Belgium's popular prime minister looks for victory in October

An American journalist interviewing him last week suggested tongue-in-cheek that to be prime minister of Belgium -- a country the size of Maryland with a population only slightly larger than that of New York City -- may be more difficult than to be president of the United States. The prime minister of Belgium laughed. ``Yes,'' he replied with only a hint of humor, ``it may be.''

Wilfried Martens, a master of survival in a political minefield as treacherous as any in Western Europe, has done it again. Last week, he held a coalition government together through yet another political crisis in a country that has had 32 governments since the end of World War II.

All signs suggest the man who has headed the longest-serving Belgian government in two decades will do so again following national elections scheduled for Oct. 13.

``What happened on May 29 was a catastrophe, even for the government,'' Mr. Martens said in an interview, referring to the riot at a soccer match in Brussels that left 38 spectators dead and more than 400 injured. ``I didn't expect that it would have immediate political consequences.''

Last Tuesday, after six ministers in his center-right coalition government resigned when the interior minister refused to take responsibility for not containing the violence at the soccer match, Martens submitted his government's resignation to King Baudouin. The King turned it down.

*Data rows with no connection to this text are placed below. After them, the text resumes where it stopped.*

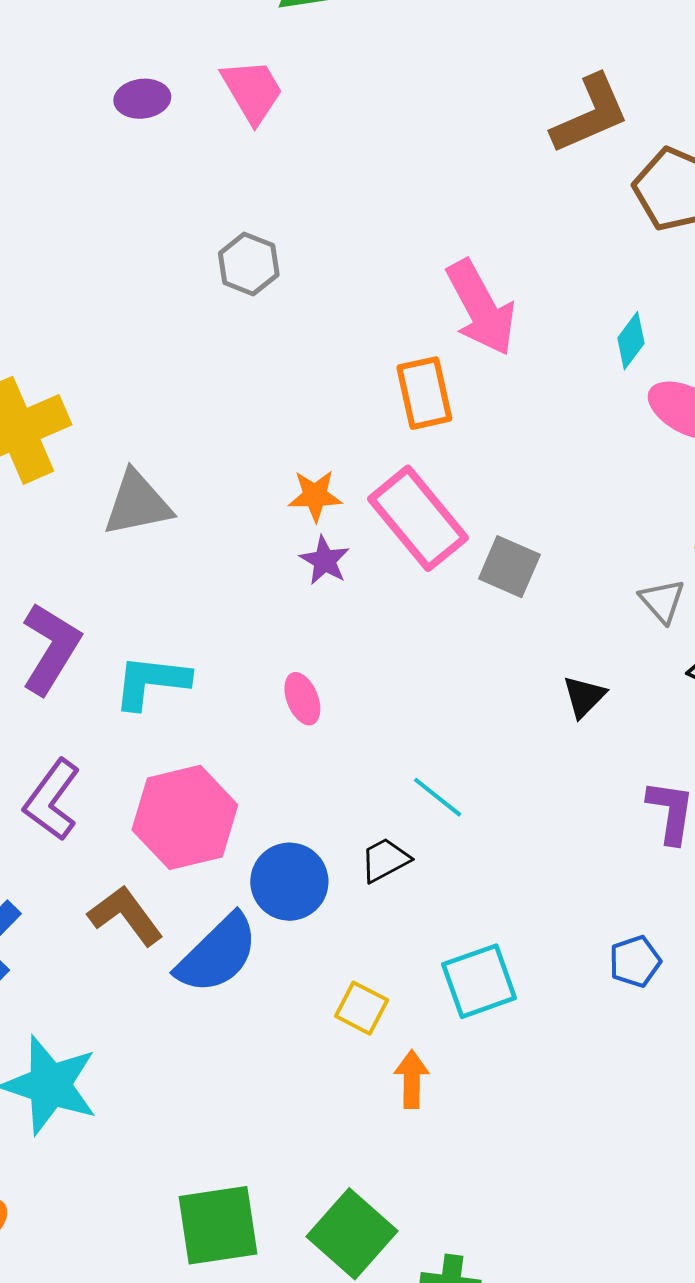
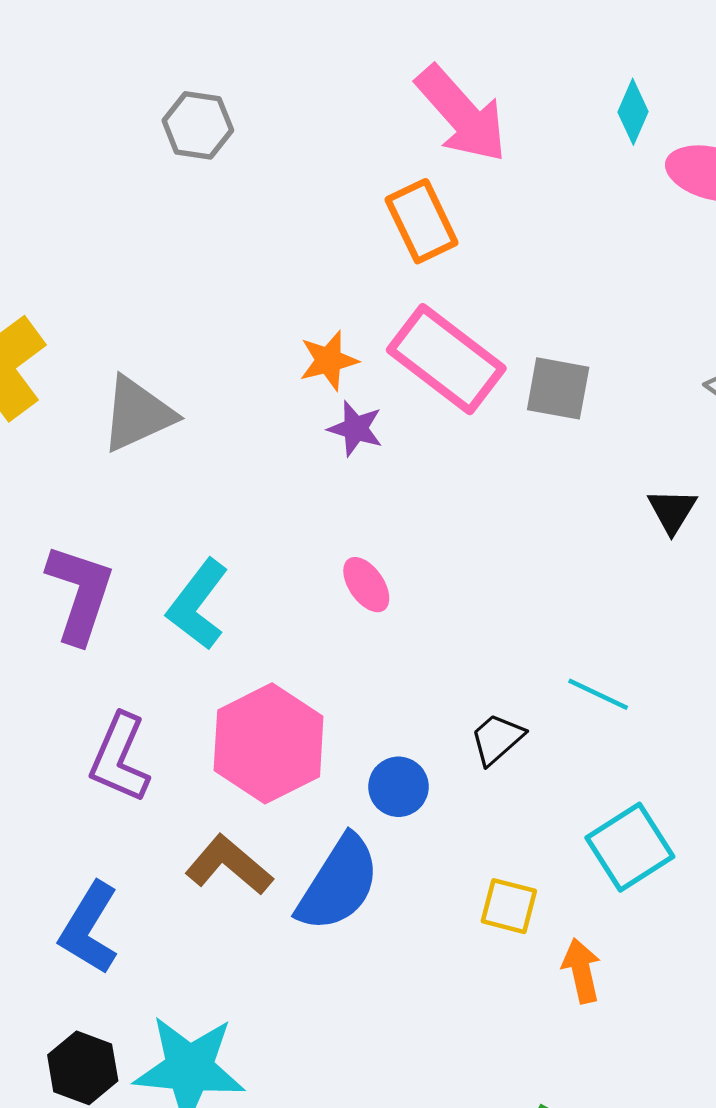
cyan L-shape: (151, 682) -> (198, 604), turned -46
cyan line: (438, 797) -> (598, 694), moved
blue circle: (289, 882) -> (398, 787), size x0.7

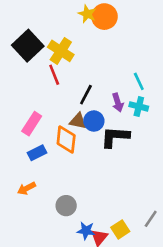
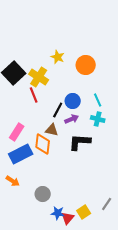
yellow star: (87, 14) -> (58, 57), moved
orange circle: (104, 17) -> (86, 65), moved
purple arrow: (118, 102) -> (72, 119), moved, turned -96
blue circle: (94, 121) -> (73, 101), moved
blue rectangle: (37, 153) -> (21, 154), size x1.6
orange arrow: (26, 188) -> (13, 181), turned -120

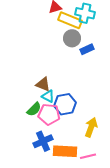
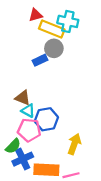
blue rectangle: (87, 49) -> (40, 60), moved
green semicircle: (34, 109) -> (13, 146), moved

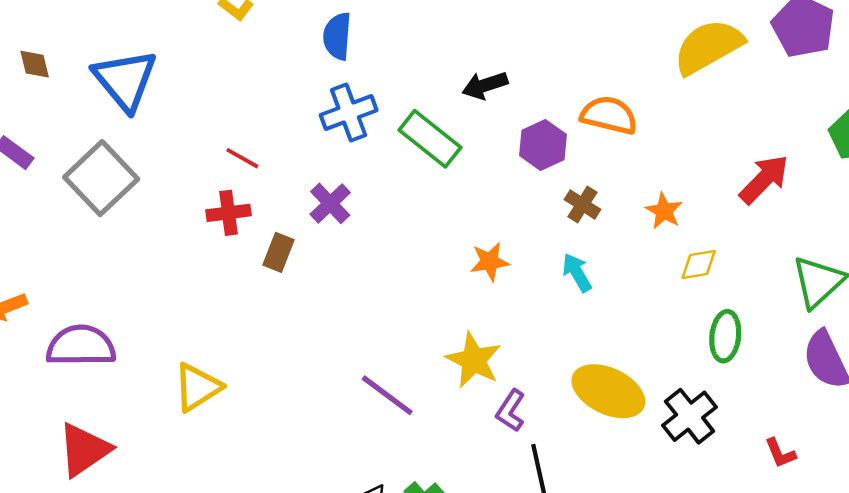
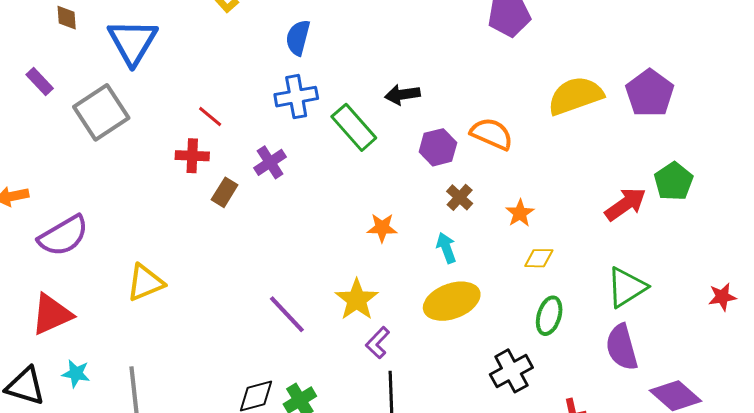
red arrow: (764, 179) -> (625, 204), moved
purple semicircle: (81, 346) -> (63, 236), turned 140
yellow ellipse: (608, 391) -> (452, 301), moved, turned -56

But the crisis left the government weakened and forced Martens to advance the date of the next parliamentary elections from early December to Oct. 13.

Ruling Belgium is far from easy. The country is divided into two distinct linguistic and administrative halves, Dutch-speaking Flanders and French-speaking Wallonia. Each must be equally represented in the coalition government. And there are no fewer than 15 political parties representing the range of political opinion, including the Christian Democrats, Liberals, and Socialists (each split into separate Dutch- and French-speaking wings).

The Martens government won praise from the US and other NATO countries last March when it decided despite strong public opposition to begin deploying 48 US cruise missiles in Belgium as part of a NATO plan to counter the Soviet Union's military buildup.

Opinion polls show Martens to be the nation's most popular politician, and he is confident that his party -- the Dutch-speaking Christian Democrats -- will do well in the October elections. But last week's crisis may hurt the other parties represented in his coalition government, especially the French-speaking Liberal Reform and Social Christian parties, and the Socialists could benefit handsomely from the squabbling within the government.

``That's why I deplore what happened [last week],'' Martens said, adding that he would not be interested in leading a government that included the Socialists. It is widely believed here that the government split last week involving the Liberal Reform and Social Christian parties was motivated by pre-election manuevering for Belgium's French-speaking vote.

Last month, the Socialist Party said it would seek to dismantle the 16 US cruise missiles already stationed in Belgium and prevent the remaining 32 from being deployed if it were voted back into the government this year. The Socialists were forced out of the government in 1981.

Meanwhile, organizers of what is expected to be Belgium's largest antimissile demonstration this year are considering advancing the date of the protest from Oct. 20 to sometime before the elections. Pierre Galand, president of the National Action Committee for Peace and Development, said that Oct. 20 had ``symbolic importance'' -- the United Nations will be holding a debate on disarmament that week -- but the protest may be moved up.

Whatever happens, Martens expects his centrist Christian Democratic Party to do well in October -- as do analysts here. After declining last fall, his popularity has risen to record heights in response to his handling of difficult economic and diplomatic problems in recent months.

``After the decision on the missiles [last March],'' he said, ``it's clear that we have restored public confidence in our party. All the polls show it.''

The big question is whether the Socialists will be able to capitalize on last week's intragovernment squabbling over responsibility for the soccer riot and win sufficient votes in October to gain entry into a new government coalition. If that happens, it could mean an end to Martens' reign. But analysts are expecting him to be called on to lead his sixth government.